Infrared (IR) light serves as an attractive renewable source of solar energy for photothermal CO₂ methanation. Herein, we report the synthesis of Ni nanoparticles (NPs) supported on TiO₂ (Ni/TiO₂) derived from MIL-125(Ti) (MOFs), which achieves a CH₄ production rate of 271.9 mmol g_Ni^-1 h^-1 with nearly 100% selectivity and good durability at least 48 h under IR irradiation. The results indicate the catalytic performance is predominantly driven by thermal energy from efficient IR light conversion. IR light acts as the most effective light source and induces highest activity and CH₄ selectivity over 8Ni/TiO₂ compared with UV–vis and full spectrum light. Highly-dispersed small-size Ni NPs, rich oxygen vacancies (OVs), strong adsorption capacity and enhanced CO₂ activation ability contribute to the high catalytic performance. OVs over Ni/TiO₂ play a crucial role in the CH₄ formation. This work demonstrates a feasible strategy towards the synthesis of MOF-derived catalysts for efficient photothermal CO₂ methanation.

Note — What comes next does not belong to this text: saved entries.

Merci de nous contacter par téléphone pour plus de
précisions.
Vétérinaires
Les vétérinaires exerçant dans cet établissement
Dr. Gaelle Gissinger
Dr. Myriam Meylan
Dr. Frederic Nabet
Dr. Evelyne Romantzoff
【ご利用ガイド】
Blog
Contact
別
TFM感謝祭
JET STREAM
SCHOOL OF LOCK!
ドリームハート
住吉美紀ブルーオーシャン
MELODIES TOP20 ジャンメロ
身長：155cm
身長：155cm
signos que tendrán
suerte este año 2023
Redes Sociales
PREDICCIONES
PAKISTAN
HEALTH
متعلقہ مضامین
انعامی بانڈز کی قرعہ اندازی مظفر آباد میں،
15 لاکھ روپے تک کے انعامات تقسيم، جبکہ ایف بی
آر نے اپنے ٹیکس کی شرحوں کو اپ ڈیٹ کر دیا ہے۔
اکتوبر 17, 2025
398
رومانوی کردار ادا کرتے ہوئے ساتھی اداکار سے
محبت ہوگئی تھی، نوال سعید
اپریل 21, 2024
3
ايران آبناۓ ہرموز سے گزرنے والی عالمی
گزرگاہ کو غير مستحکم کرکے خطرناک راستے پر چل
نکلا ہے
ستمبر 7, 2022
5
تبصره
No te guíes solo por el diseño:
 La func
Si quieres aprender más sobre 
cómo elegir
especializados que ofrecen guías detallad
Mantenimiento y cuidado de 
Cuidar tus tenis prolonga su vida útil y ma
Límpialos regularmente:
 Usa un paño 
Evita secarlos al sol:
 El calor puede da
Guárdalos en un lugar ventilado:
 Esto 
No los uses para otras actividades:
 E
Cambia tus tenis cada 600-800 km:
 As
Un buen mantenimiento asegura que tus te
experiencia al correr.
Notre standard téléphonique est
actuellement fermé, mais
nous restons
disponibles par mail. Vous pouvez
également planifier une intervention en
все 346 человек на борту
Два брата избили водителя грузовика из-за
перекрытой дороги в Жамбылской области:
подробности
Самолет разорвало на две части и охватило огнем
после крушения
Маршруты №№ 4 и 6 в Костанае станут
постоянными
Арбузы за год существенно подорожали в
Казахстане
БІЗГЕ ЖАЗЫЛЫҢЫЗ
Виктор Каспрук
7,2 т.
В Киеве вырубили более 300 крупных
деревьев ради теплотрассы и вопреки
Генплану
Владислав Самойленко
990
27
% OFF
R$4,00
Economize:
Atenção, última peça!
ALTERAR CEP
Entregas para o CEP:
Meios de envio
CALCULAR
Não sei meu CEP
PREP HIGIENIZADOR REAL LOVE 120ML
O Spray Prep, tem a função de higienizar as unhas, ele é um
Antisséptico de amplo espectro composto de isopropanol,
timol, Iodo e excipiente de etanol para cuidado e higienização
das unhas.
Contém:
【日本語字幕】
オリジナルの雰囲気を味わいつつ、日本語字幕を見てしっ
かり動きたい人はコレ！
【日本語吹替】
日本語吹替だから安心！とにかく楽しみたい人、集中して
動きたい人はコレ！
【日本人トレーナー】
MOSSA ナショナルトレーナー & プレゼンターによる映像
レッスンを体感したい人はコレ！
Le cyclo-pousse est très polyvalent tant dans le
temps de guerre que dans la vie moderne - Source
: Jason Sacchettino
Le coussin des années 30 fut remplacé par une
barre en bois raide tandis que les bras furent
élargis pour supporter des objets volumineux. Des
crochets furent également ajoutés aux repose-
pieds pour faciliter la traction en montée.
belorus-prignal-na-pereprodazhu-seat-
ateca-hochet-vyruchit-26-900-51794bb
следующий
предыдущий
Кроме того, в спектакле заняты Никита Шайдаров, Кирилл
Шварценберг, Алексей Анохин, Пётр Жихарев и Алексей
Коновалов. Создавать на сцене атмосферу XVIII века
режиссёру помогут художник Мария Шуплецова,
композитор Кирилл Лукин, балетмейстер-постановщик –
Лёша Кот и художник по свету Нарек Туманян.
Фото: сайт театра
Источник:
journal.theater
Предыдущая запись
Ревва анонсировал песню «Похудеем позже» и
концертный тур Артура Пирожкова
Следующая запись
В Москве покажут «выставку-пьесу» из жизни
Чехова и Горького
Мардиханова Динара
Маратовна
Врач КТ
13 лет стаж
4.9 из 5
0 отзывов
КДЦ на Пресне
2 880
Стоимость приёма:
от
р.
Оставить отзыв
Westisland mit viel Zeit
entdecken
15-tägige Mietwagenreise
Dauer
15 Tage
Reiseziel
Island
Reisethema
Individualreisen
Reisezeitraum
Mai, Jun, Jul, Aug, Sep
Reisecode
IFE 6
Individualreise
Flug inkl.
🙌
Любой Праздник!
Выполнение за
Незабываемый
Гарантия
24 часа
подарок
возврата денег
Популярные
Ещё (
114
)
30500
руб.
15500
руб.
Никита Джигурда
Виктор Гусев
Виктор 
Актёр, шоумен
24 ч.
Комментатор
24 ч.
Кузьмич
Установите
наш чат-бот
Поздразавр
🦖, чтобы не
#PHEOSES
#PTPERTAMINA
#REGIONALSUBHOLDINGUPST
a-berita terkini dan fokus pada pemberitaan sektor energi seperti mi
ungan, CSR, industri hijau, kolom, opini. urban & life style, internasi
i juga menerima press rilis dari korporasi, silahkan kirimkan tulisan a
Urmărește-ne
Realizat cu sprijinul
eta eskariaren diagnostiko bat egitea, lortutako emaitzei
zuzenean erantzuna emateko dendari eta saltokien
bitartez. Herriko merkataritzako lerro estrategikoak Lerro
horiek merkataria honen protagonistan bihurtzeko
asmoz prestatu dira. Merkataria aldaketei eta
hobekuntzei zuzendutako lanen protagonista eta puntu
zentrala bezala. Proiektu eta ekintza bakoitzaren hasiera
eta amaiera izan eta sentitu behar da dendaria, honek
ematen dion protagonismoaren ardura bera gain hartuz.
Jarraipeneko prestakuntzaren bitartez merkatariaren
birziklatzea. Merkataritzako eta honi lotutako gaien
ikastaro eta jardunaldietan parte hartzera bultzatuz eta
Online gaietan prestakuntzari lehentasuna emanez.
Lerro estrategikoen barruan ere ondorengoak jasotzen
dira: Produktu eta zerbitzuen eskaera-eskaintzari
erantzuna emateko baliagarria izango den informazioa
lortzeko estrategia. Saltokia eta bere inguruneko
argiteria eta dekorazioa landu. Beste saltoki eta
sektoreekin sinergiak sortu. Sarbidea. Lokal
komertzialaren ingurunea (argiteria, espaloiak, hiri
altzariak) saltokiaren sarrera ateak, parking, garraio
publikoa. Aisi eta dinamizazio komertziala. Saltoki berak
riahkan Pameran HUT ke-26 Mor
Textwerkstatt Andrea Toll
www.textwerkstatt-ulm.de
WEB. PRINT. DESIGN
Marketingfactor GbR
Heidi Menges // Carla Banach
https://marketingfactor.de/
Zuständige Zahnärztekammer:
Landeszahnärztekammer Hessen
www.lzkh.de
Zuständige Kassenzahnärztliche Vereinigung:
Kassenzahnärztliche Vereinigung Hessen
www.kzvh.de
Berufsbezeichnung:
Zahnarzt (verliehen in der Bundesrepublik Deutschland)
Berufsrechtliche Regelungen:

红外 (IR) 光作为一种有吸引力的可再生太阳能用于光热 CO ₂甲烷化。在此，我们报告了在源自 MIL-125(Ti) (MOFs) 的TiO ₂ (Ni/TiO ₂ )上负载的 Ni 纳米颗粒 (NPs) 的合成，其 CH ₄生产速率为 271.9 mmol g _Ni ^-1 h ^{- 1}具有接近 100% 的选择性和在红外辐射下至少 48 小时的良好耐久性。结果表明催化性能主要由来自高效红外光转换的热能驱动。红外光作为最有效的光源，比 8Ni/TiO ₂具有最高的活性和 CH ₄选择性与紫外可见光和全光谱光相比。高度分散的小尺寸Ni NPs、丰富的氧空位（OVs）、强吸附能力和增强的CO ₂活化能力有助于高催化性能。Ni/TiO _{2 上的}OVs在CH ₄形成中起关键作用。这项工作展示了合成 MOF 衍生催化剂以实现高效光热 CO ₂甲烷化的可行策略。